TASK BRIEF »
Output exactly the lines that come between the start of the material and the line containing "Task: Click on the Les", both ends included, with the pictures omitted.

── EXERCISE INPUT ──

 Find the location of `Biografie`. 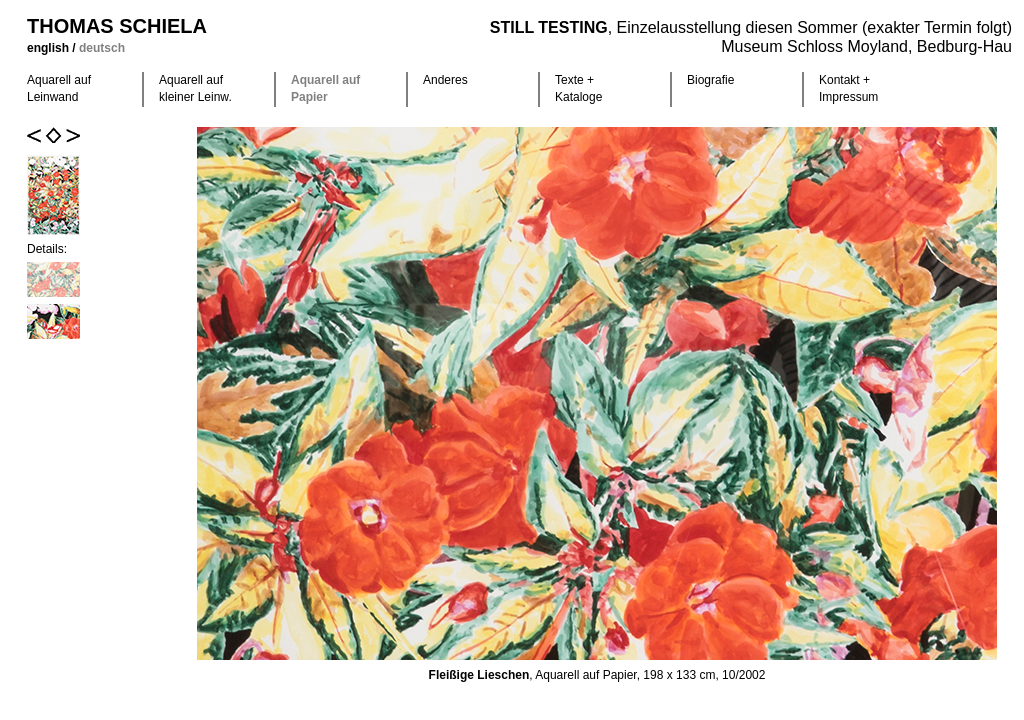

Biografie is located at coordinates (710, 80).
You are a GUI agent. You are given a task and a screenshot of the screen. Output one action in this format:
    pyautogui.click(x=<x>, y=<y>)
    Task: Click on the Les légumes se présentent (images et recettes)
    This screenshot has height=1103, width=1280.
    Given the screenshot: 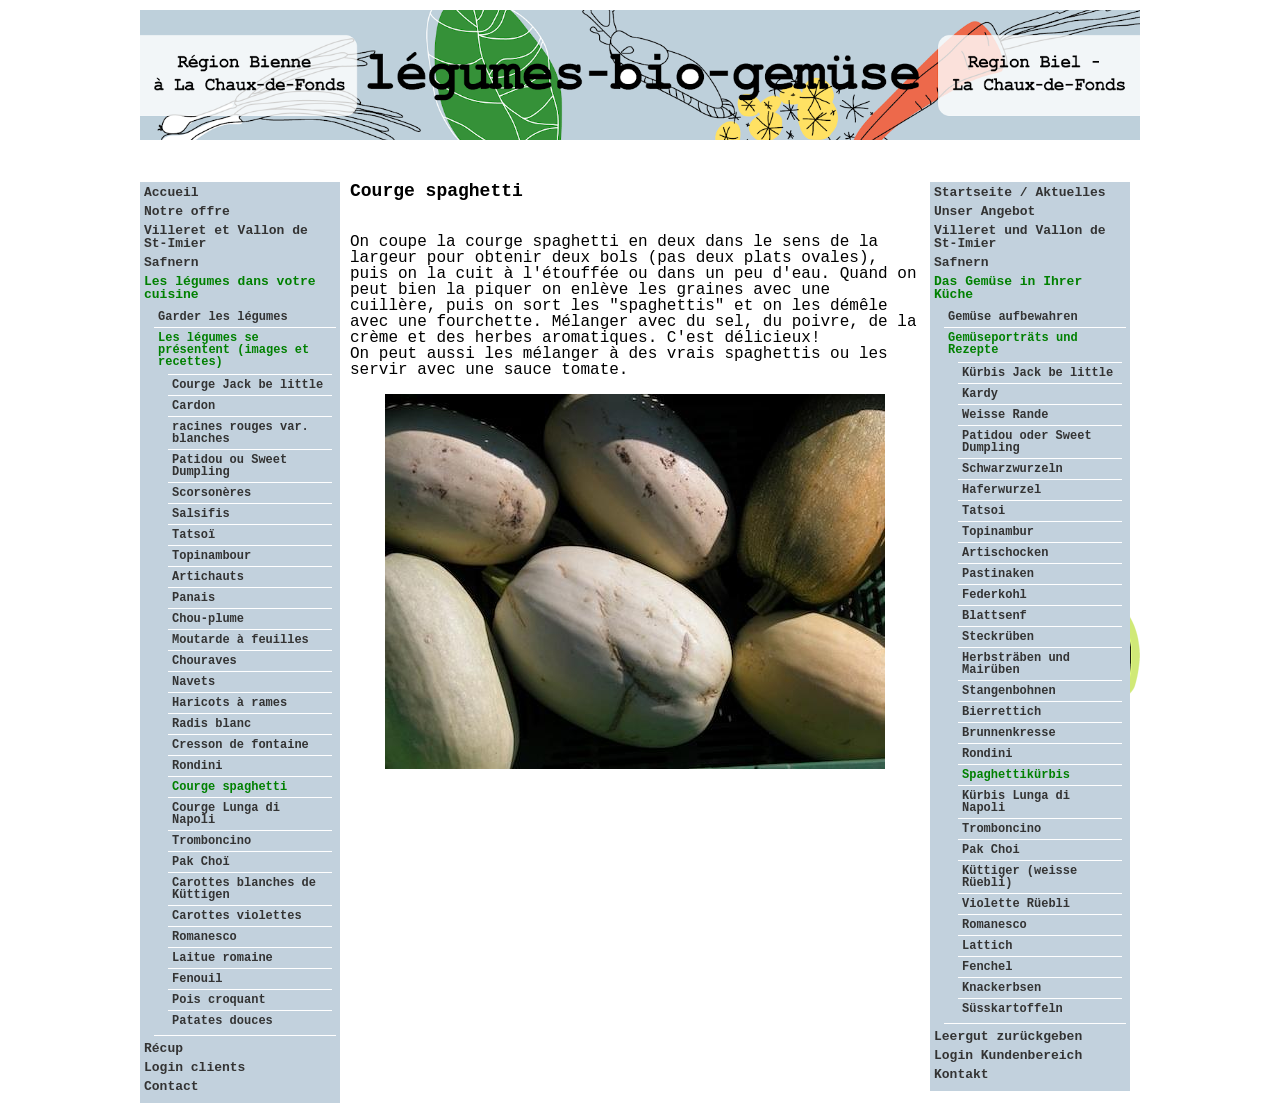 What is the action you would take?
    pyautogui.click(x=233, y=350)
    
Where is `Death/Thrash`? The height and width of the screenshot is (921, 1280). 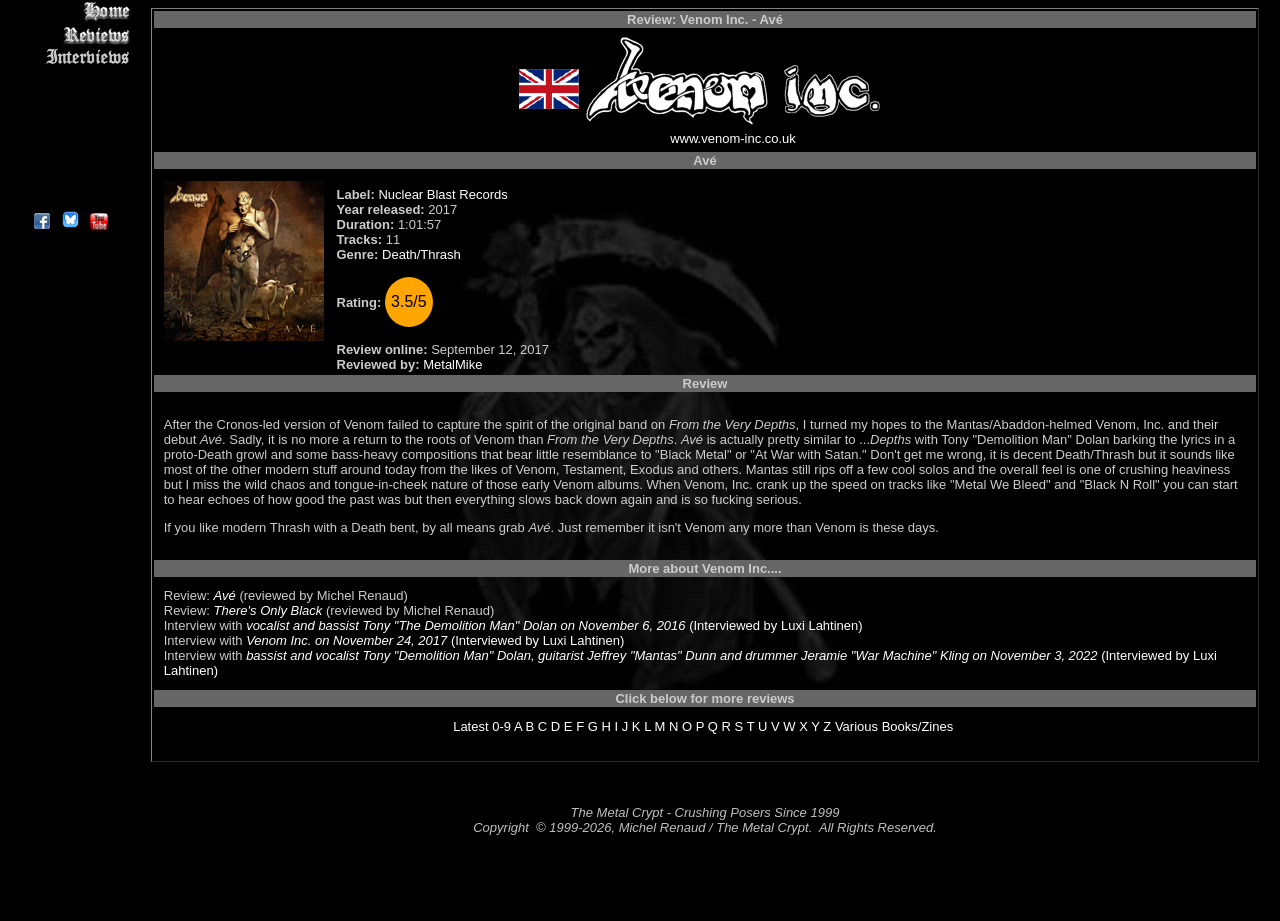 Death/Thrash is located at coordinates (421, 254).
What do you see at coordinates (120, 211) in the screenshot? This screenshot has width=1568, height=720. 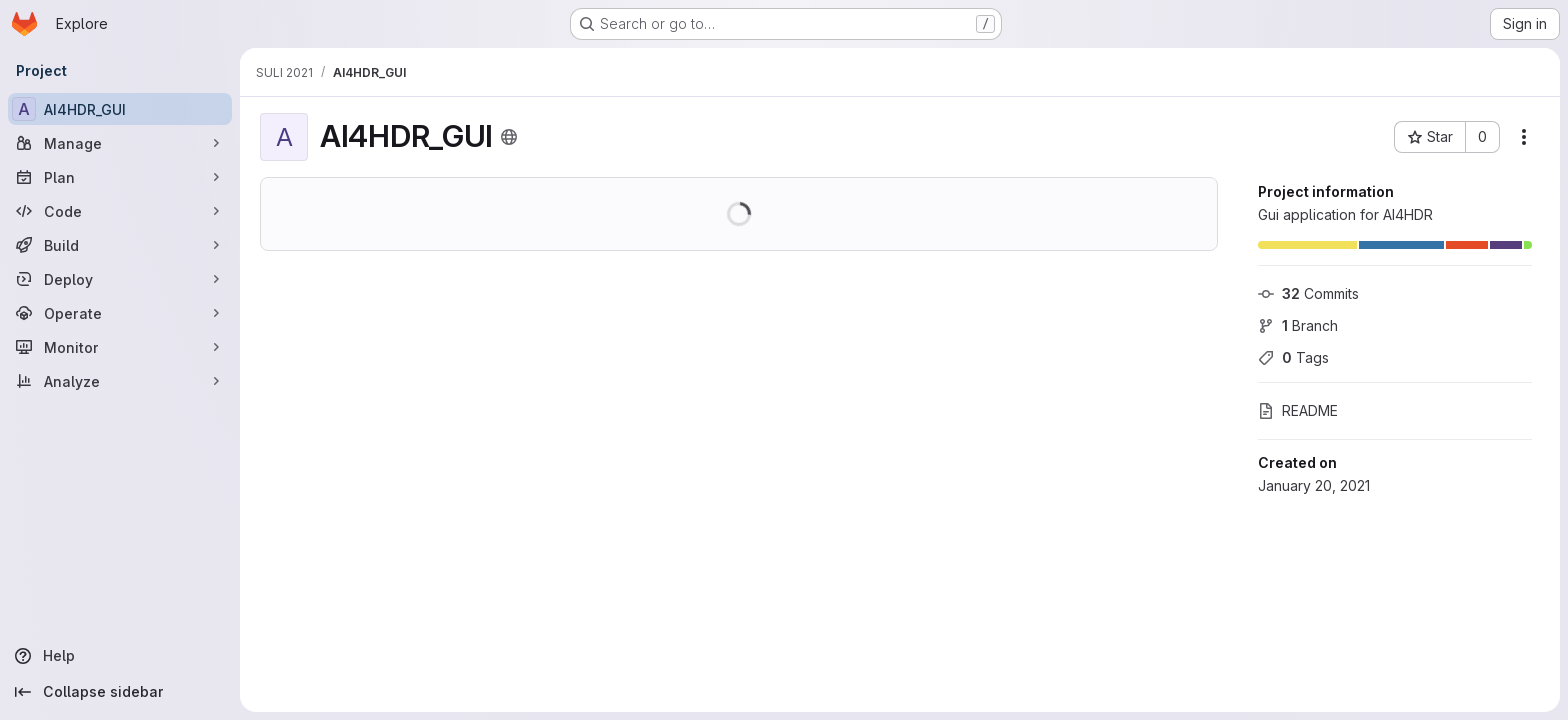 I see `[Code]` at bounding box center [120, 211].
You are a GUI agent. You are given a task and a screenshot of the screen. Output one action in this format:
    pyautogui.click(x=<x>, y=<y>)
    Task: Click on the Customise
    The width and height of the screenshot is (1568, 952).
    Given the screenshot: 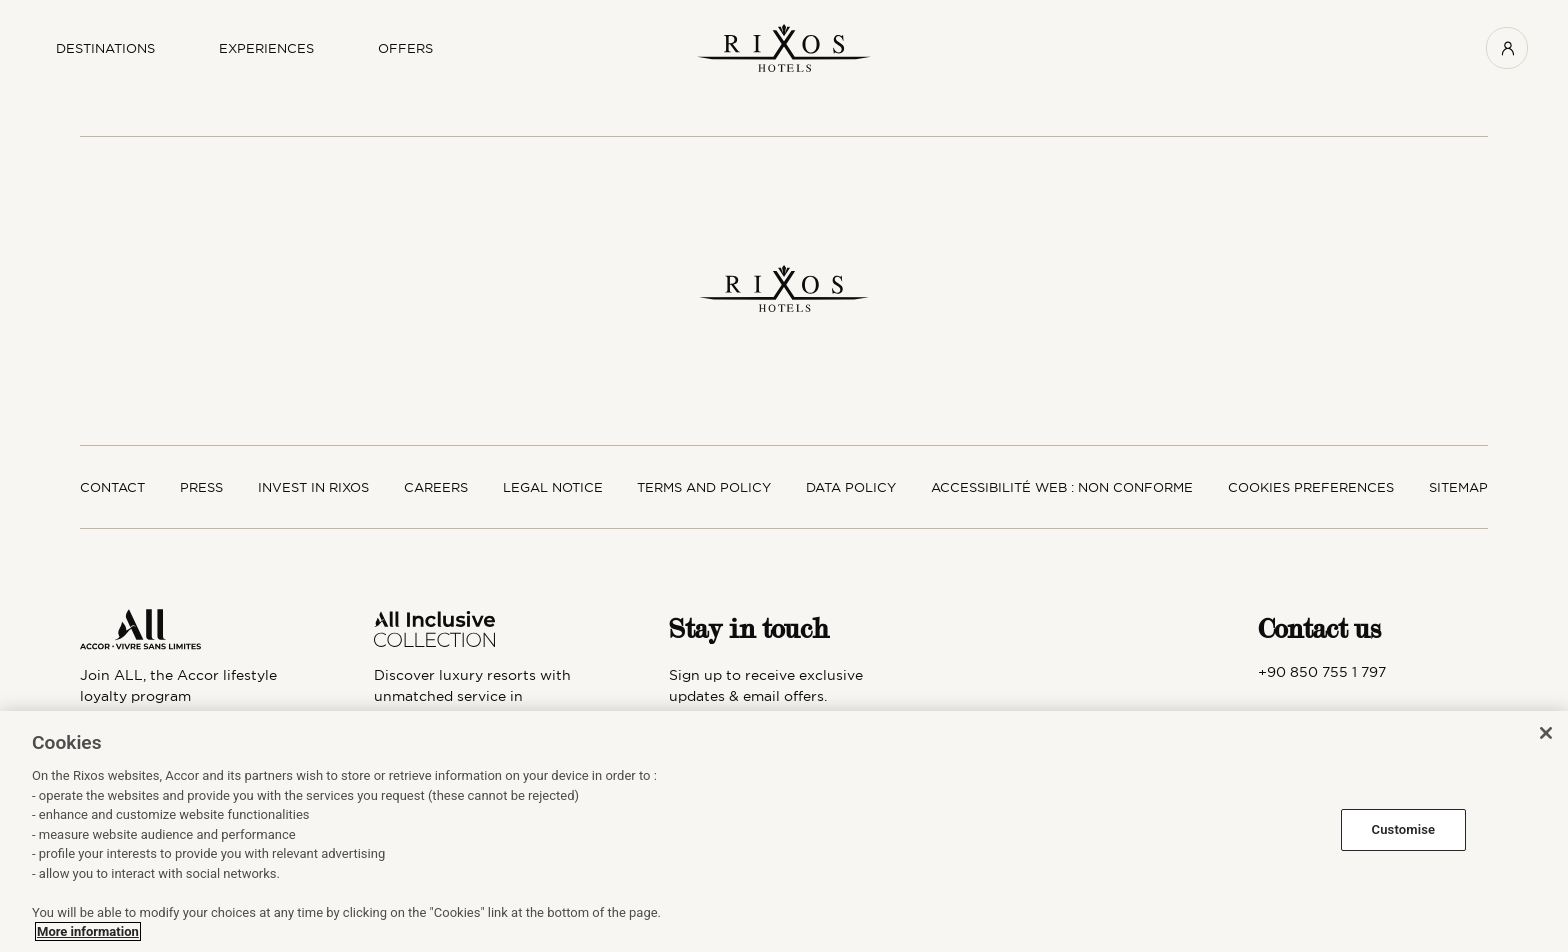 What is the action you would take?
    pyautogui.click(x=1404, y=829)
    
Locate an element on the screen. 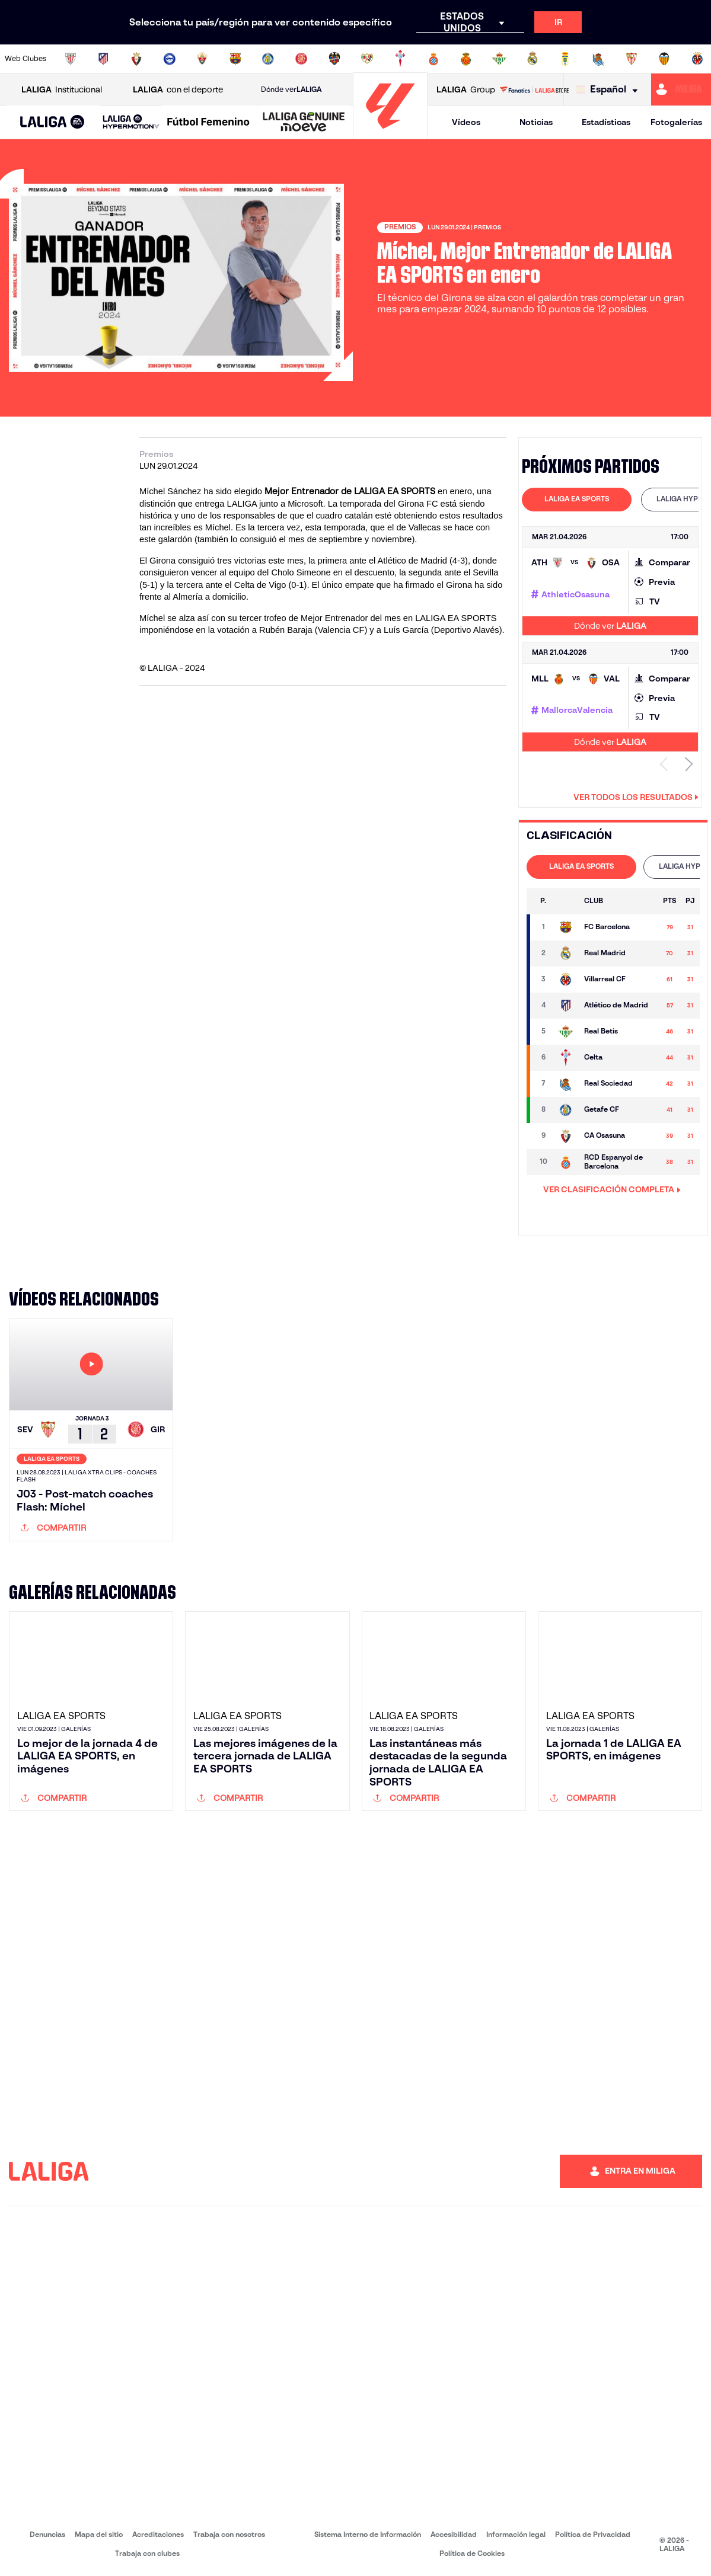  [Ir a LALIGA STORE] is located at coordinates (534, 89).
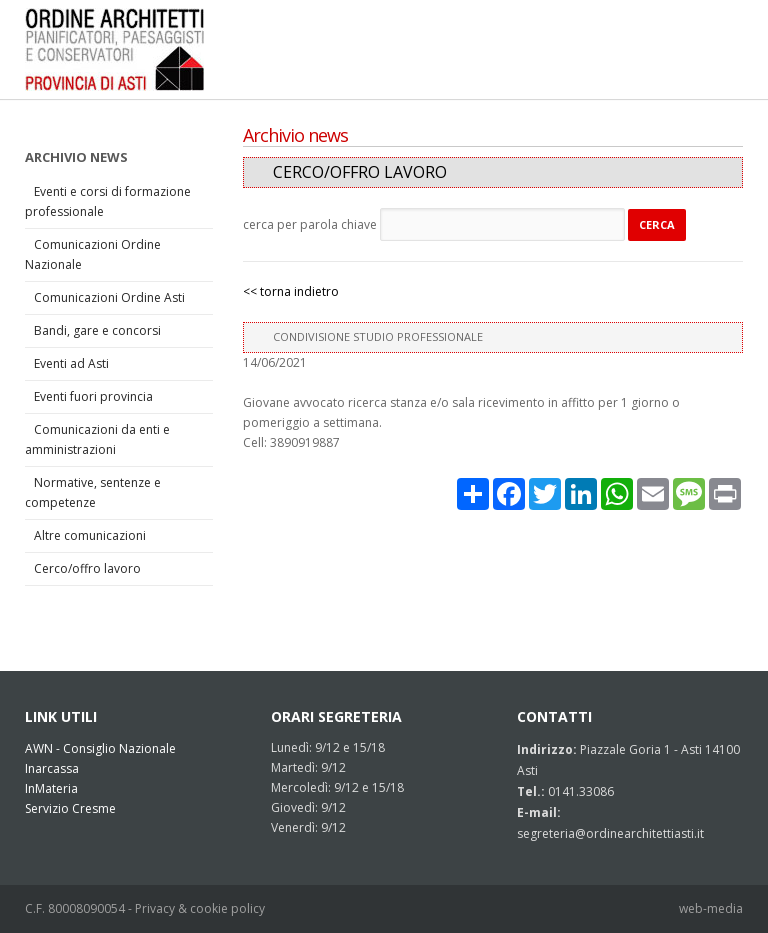 Image resolution: width=768 pixels, height=933 pixels. Describe the element at coordinates (711, 908) in the screenshot. I see `web-media` at that location.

───

WRITTEN REPLY »
 Find the location of `Biografie`. 

Biografie is located at coordinates (710, 80).
You are a GUI agent. You are given a task and a screenshot of the screen. Output one action in this format:
    pyautogui.click(x=<x>, y=<y>)
    Task: Click on the Les légumes se présentent (images et recettes)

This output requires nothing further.